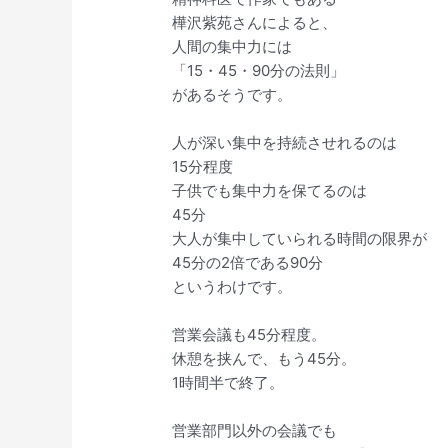
樺沢紫苑さんによると、
人間の集中力には
「15・45・90分の法則」
があるそうです。
人が深い集中を持続させれるのは
15分程度
子供でも集中力を保てるのは
45分
大人が集中していられる時間の限界が
45分の2倍である90分
というわけです。
営業会議も45分程度。
休憩を挟んで、もう45分。
1時間半で終了。
営業部門以外の会議でも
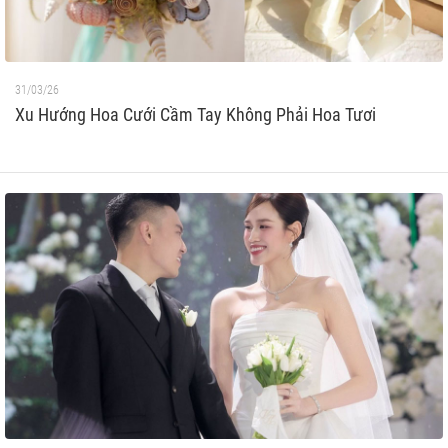
31/03/26
Xu Hướng Hoa Cưới Cầm Tay Không Phải Hoa Tươi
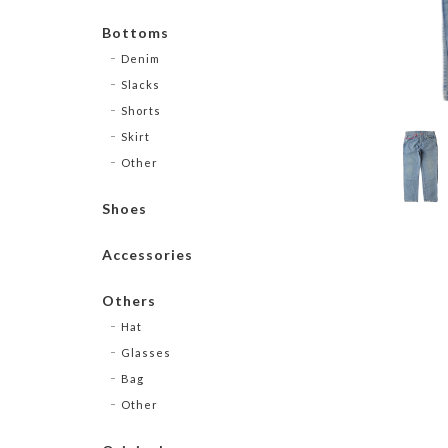
Bottoms
Denim
Slacks
Shorts
Skirt
Other
Shoes
Accessories
Others
Hat
Glasses
Bag
Other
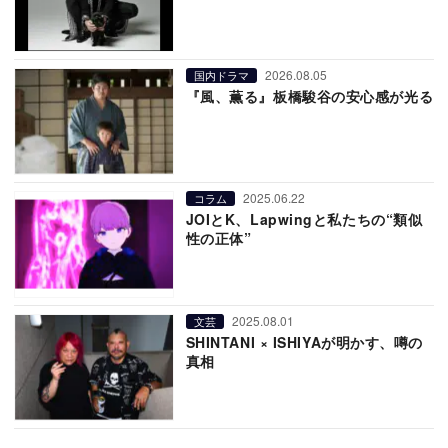
2026.08.05
国内ドラマ
『風、薫る』板橋駿谷の安心感が光る
2025.06.22
コラム
JOIとK、Lapwingと私たちの“類似
性の正体”
2025.08.01
文芸
SHINTANI × ISHIYAが明かす、噂の
真相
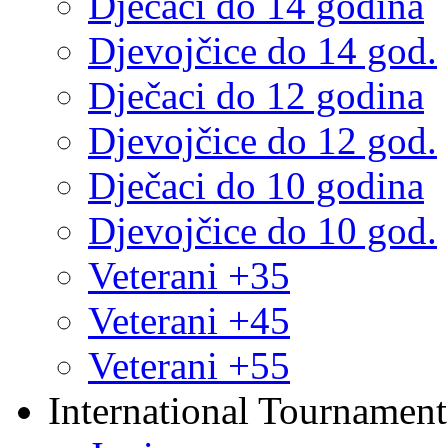
Dječaci do 14 godina
Djevojčice do 14 god.
Dječaci do 12 godina
Djevojčice do 12 god.
Dječaci do 10 godina
Djevojčice do 10 god.
Veterani +35
Veterani +45
Veterani +55
International Tournament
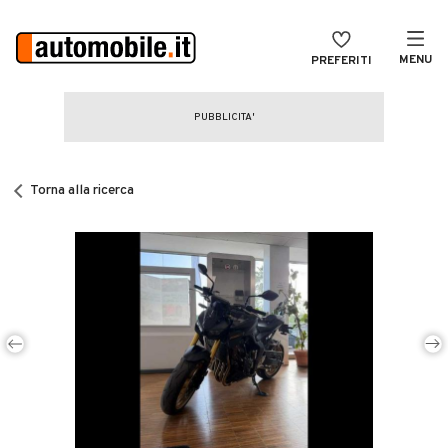
MENU
PREFERITI
CERCA
VENDI
Auto
MAGAZINE
Auto usate
Torna alla ricerca
ACCEDI
Auto Km 0
Auto Nuove
Noleggio a lungo termine
Auto d'epoca
Moto
Camper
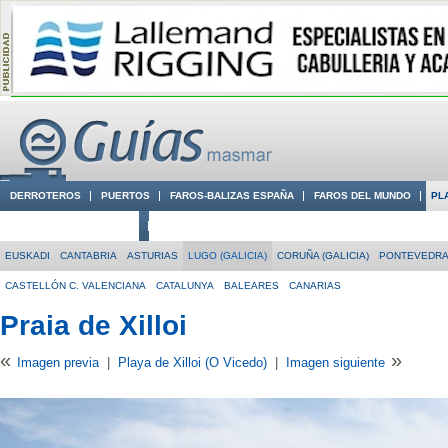
DERROTEROS
PUERTOS
FAROS-BALIZAS ESPAÑA
FAROS DEL MUNDO
PL
CIUDADES CON ENCANTO
CONOCE EN VÍDEO LA COSTA
EUSKADI
CANTABRIA
ASTURIAS
LUGO (GALICIA)
CORUÑA (GALICIA)
PONTEVEDRA 
CASTELLÓN C. VALENCIANA
CATALUNYA
BALEARES
CANARIAS
Praia de Xilloi
«
»
Imagen previa
|
Playa de Xilloi (O Vicedo)
|
Imagen siguiente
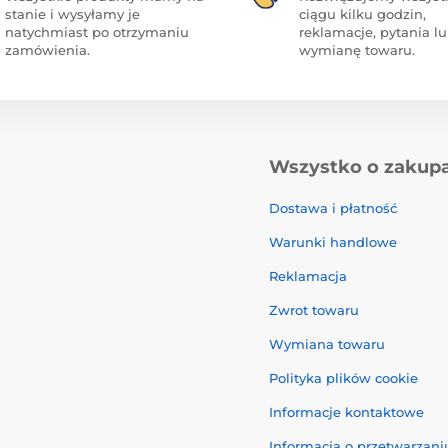
stanie i wysyłamy je
ciągu kilku godzin,
natychmiast po otrzymaniu
reklamacje, pytania l
zamówienia.
wymianę towaru.
Wszystko o zakup
Dostawa i płatność
Warunki handlowe
Reklamacja
Zwrot towaru
Wymiana towaru
Polityka plików cookie
Informacje kontaktowe
Informacja o przetwarzan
··········
Lines in the data holding the word "Auto": count them and say how many, nothing more.

_TASK RESPONSE:_
5